▶ _Assignment_
Pictures appear in the records below; write out everything else exactly.

▶ _Entries shown_
━━━━━━━━━━━━━━━━━━━━
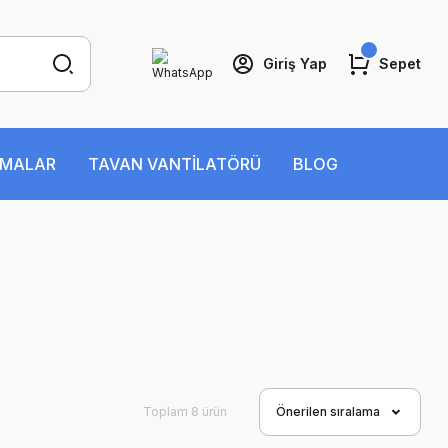
Giriş Yap
Sepet
İMALAR
TAVAN VANTİLATÖRÜ
BLOG
Toplam 8 ürün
━━━━━━━━━━━━━━━━━━━━
▶ _Answer_
Giriş Yap
Sepet
İMALAR
TAVAN VANTİLATÖRÜ
BLOG
Toplam 8 ürün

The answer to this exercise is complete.